What’s this got to do with going green at work? It may be a way to really get started. I stumbled upon a post in the blog, grist.org, which advocates for just such an approach.
Just what are the “baby steps” for going green at work?
Turn Off the Lights. Commercial buildings account for 18 percent of the nation’s greenhouse-gas emissions. A good portion of the problem is caused by leaving lights on in vacant rooms. Switch off the lights whenever you leave your workspace empty for more than 15 minutes, and especially when you leave for the day.

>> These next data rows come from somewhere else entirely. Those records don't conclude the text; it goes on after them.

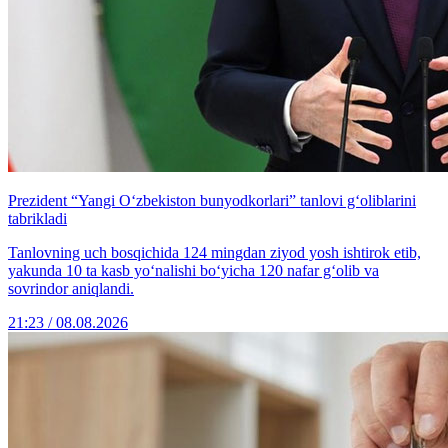
Prezident “Yangi O‘zbekiston bunyodkorlari” tanlovi g‘oliblarini
tabrikladi
Tanlovning uch bosqichida 124 mingdan ziyod yosh ishtirok etib,
yakunda 10 ta kasb yo‘nalishi bo‘yicha 120 nafar g‘olib va
sovrindor aniqlandi.
21:23 / 08.08.2026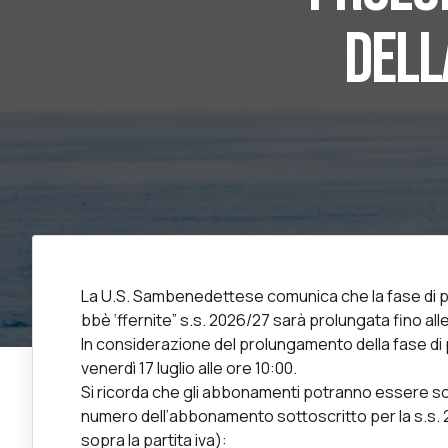
DELL
La U.S. Sambenedettese comunica che la fase di 
bbè ‘ffernite” s.s. 2026/27 sarà prolungata fino alle
In considerazione del prolungamento della fase di pr
venerdì 17 luglio alle ore 10:00.
Si ricorda che gli abbonamenti potranno essere sot
numero dell’abbonamento sottoscritto per la s.s. 
sopra la partita iva):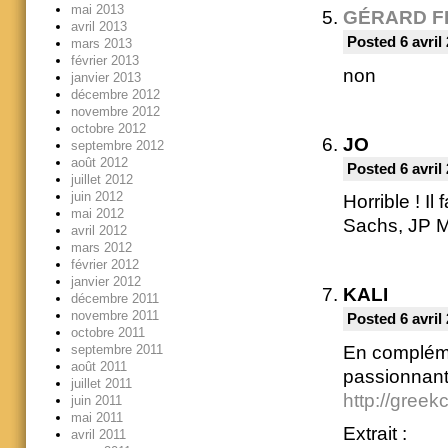
mai 2013
GÉRARD F
avril 2013
Posted 6 avril
mars 2013
février 2013
non
janvier 2013
décembre 2012
novembre 2012
octobre 2012
JO
septembre 2012
août 2012
Posted 6 avril
juillet 2012
juin 2012
Horrible ! I
mai 2012
Sachs, JP Mo
avril 2012
mars 2012
février 2012
janvier 2012
KALI
décembre 2011
novembre 2011
Posted 6 avril
octobre 2011
En complémen
septembre 2011
août 2011
passionnant
juillet 2011
http://greek
juin 2011
mai 2011
Extrait :
avril 2011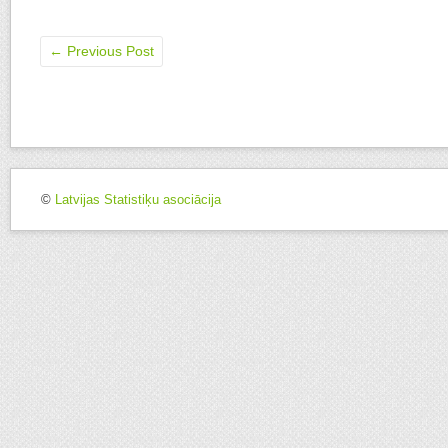
←
Previous Post
©
Latvijas Statistiķu asociācija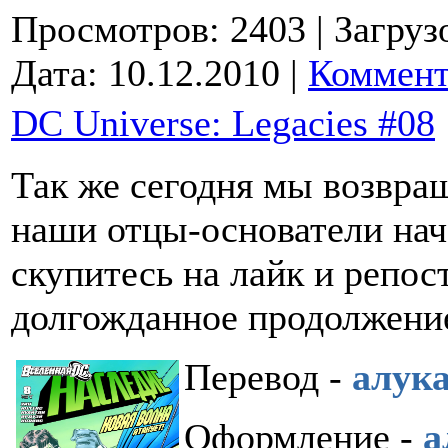
Просмотров: 2403
| Загруз
Дата:
10.12.2010
|
Коммент
DC Universe: Legacies #08
Так же сегодня мы возвра
наши отцы-основатели нача
скупитесь на лайк и репост
долгожданное продолжени
Перевод -
алук
Оформление -
а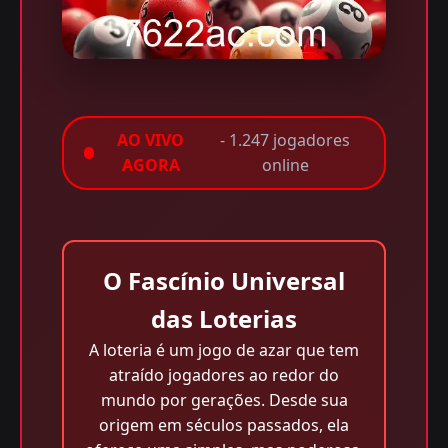
AO VIVO
- 1.247 jogadores
AGORA
online
O Fascínio Universal
das Loterias
A loteria é um jogo de azar que tem
atraído jogadores ao redor do
mundo por gerações. Desde sua
origem em séculos passados, ela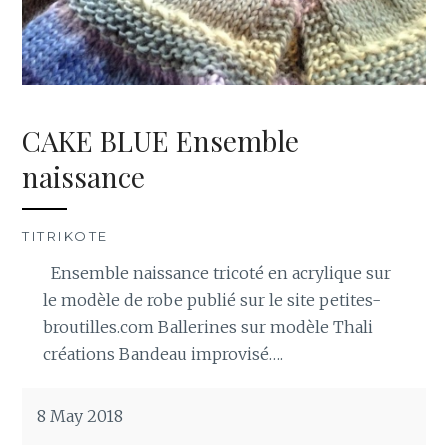
CAKE BLUE Ensemble
naissance
TITRIKOTE
Ensemble naissance tricoté en acrylique sur
le modèle de robe publié sur le site petites-
broutilles.com Ballerines sur modèle Thali
créations Bandeau improvisé….
8 May 2018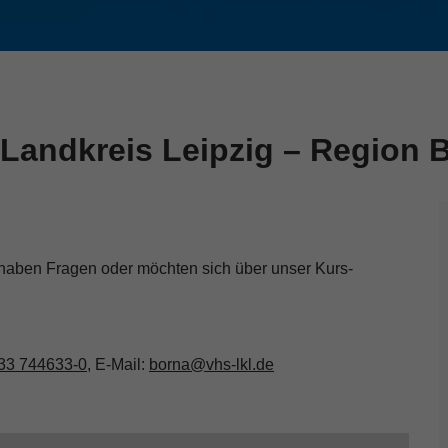
Landkreis Leipzig – Region 
 haben Fragen oder möchten sich über unser Kurs-
33 744633-0
, E-Mail:
borna@vhs-lkl.de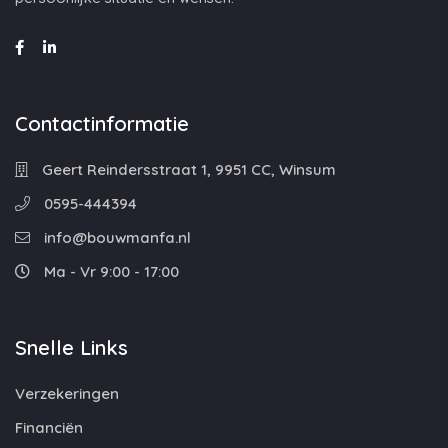
Contactinformatie
Geert Reindersstraat 1, 9951 CC, Winsum
0595-444394
info@bouwmanfa.nl
Ma - Vr 9:00 - 17:00
Snelle Links
Verzekeringen
Financiën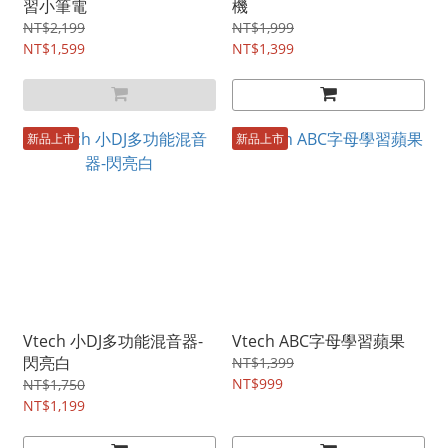
習小筆電
機
NT$2,199
NT$1,999
NT$1,599
NT$1,399
新品上市
新品上市
Vtech 小DJ多功能混音器-
Vtech ABC字母學習蘋果
閃亮白
NT$1,399
NT$999
NT$1,750
NT$1,199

Turn Off Your Computer. Each computer left on at all times results in more than 1,000 extra pounds of greenhouse gases each year. At a minimum, consider using the sleep mode. The widespread use of sleep mode could prevent the annual release of hundreds of millions of tons of global warming.
Print Fewer Copies. The average American office worker uses 10,000 pages of copy paper. If you must print, do it on both sides of the page and reuse paper that’s only been printed on one side.
Turn Off Your Gadgets. If you use printers, scanners, and copiers only on an occasional basis, turn them off until you need them. Use a power strip to turn off your cell phone charger, lamp, and such when you’re not using them.
Ditch the Styrofoam. Stock your lunchroom, stock it with reusable mugs and kitchenware. Oh, and get rid of the plastic stirrers. It’s estimated that 138 billion of them wind up in the trash each year.
Control the Thermostat. This is a tough one. As previously debated on the Delaware Employment Law Blog, the office thermostat is a place of great conflict. But it is also a great place to save energy since heating and cooling systems suck up about 22 percent of energy used in the commercial sector.